Voulant disqualifier la coopération sino-congolaise aux yeux du monde, les occidentaux qui tentent mordicus de reprendre pied en RDC, mobilisent les médias, activistes ainsi que politiques pour diaboliser contre ladite coopération, portant en revanche un message révélateur aux congolais en particulier et Africains en général, afin de regagner la confiance d’antan.

Pourtant, « les puissances occidentales ayant exploitées en solo les ressources naturelles de la RDC depuis plus d’un siècle avant la Chine, se réveillent soudain pour rentrer sur le continent noir », explique cette entreprise minière, se demandant où étaient-ils au cours des 30 dernières années.

Congo hold-up, un non-événement

Voyant son œuvre discréditée après avoir déserté l’Afrique, utilisant la presse à travers le rapport « Congo Hold-up », la SICOMINES éclaire l’opinion.

Tout d’abord, elle trouve que la publication « CONGO Hold-Up » demeure un non événement et dit n’être impliqué, ni de près ni de loin à des actes de corruption ou à la promotion des antivaleurs.

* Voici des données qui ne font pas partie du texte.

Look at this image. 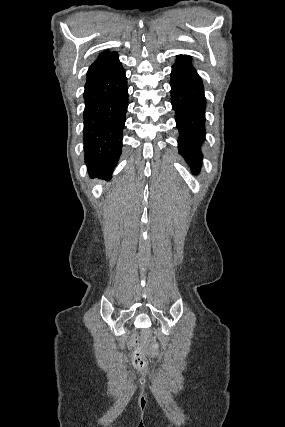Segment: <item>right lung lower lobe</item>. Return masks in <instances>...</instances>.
Returning a JSON list of instances; mask_svg holds the SVG:
<instances>
[{"label": "right lung lower lobe", "instance_id": "obj_1", "mask_svg": "<svg viewBox=\"0 0 285 427\" xmlns=\"http://www.w3.org/2000/svg\"><path fill=\"white\" fill-rule=\"evenodd\" d=\"M84 150L89 175L110 179L121 155L128 106L125 71L86 83Z\"/></svg>", "mask_w": 285, "mask_h": 427}]
</instances>
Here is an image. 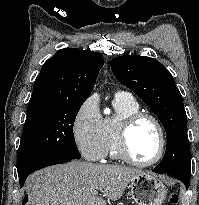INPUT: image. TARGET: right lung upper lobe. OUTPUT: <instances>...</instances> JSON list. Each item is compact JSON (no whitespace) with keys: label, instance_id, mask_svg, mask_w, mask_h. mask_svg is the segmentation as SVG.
Here are the masks:
<instances>
[{"label":"right lung upper lobe","instance_id":"obj_1","mask_svg":"<svg viewBox=\"0 0 199 205\" xmlns=\"http://www.w3.org/2000/svg\"><path fill=\"white\" fill-rule=\"evenodd\" d=\"M103 63V57L96 52L78 48L58 50L43 64L27 112L52 104L85 101Z\"/></svg>","mask_w":199,"mask_h":205}]
</instances>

Malgré ces multiples obstacles, la Sino-congolaise des mines, une société basée à Lualaba, dit rester attachée à son partenaire, la RDC, et s’emploie à trouver davantage des solutions adéquates capables de susciter le développement dans tous les territoires nationaux.

La Jointe-venture révèle ne pas être le seul actionnaire de ce plus grand investissement chinois en RDC. Elle précise que l’Etat congolais est représenté à travers la GECAMINES.

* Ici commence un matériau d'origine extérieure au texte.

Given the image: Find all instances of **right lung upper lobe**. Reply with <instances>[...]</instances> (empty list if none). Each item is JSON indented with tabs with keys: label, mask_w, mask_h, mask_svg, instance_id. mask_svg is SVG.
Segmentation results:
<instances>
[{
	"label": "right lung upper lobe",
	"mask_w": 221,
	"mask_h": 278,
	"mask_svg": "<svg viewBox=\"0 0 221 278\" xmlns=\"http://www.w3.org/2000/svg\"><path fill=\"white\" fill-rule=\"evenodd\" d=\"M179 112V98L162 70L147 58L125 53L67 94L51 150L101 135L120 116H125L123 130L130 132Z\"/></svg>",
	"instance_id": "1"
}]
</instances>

Halte à l'intox, la presse avertie

Aux tireurs de ficelles qui veulent à tout prix saboter le partenariat Chine-RDC, la Sino-congolaise des mines appelle les médias instrumentalisés, diffuseurs des spéculations sans fondement ni preuves concrètes, sans connaissance des contenus et contextes de ce contrat, de leur approcher, afin d’avoir la vraie vérité sur la réalisation ou l’exécution des différents programmes.

La SICOMINES constate avec amertume une forme de jalousie de la part des Occidentaux tout simplement parce que la Chine a fait de sa coopération avec la RDC en particulier et l’Afrique en général son fleuron avec intention d’une duplication. Car, depuis la première exploitation industrielle des minerais du Congo au Katanga autour des années 1902 et 1906, jamais l’industrie n’a atteint son niveau en matière de technologie, en équipements de production, en encadrement social et en protection de l’environnement.

La crainte occidentale

Elle conclut que c’est sans doute cette perspective qui « effraie et énerve les exploitants occidentaux qui eux, ne veulent pas investir dans les nouvelles technologies ni dans l’encadrement social adéquat, encore moins dans la protection effective de l’environnement ».

Au vu des certaines réalisations déjà faites et d’autres en cours, la SICOMINES invite le Président de la République Démocratique du Congo Félix Tshisekedi à faire confiance à l’élan de développement entrepris dans le cadre de ce partenariat Chine-RDC dont le contrat est fait de manière équitable.

Il sied de noter que, depuis l’accession des pays africains à l’indépendance, la Chine n’a jamais détruit le continent noir.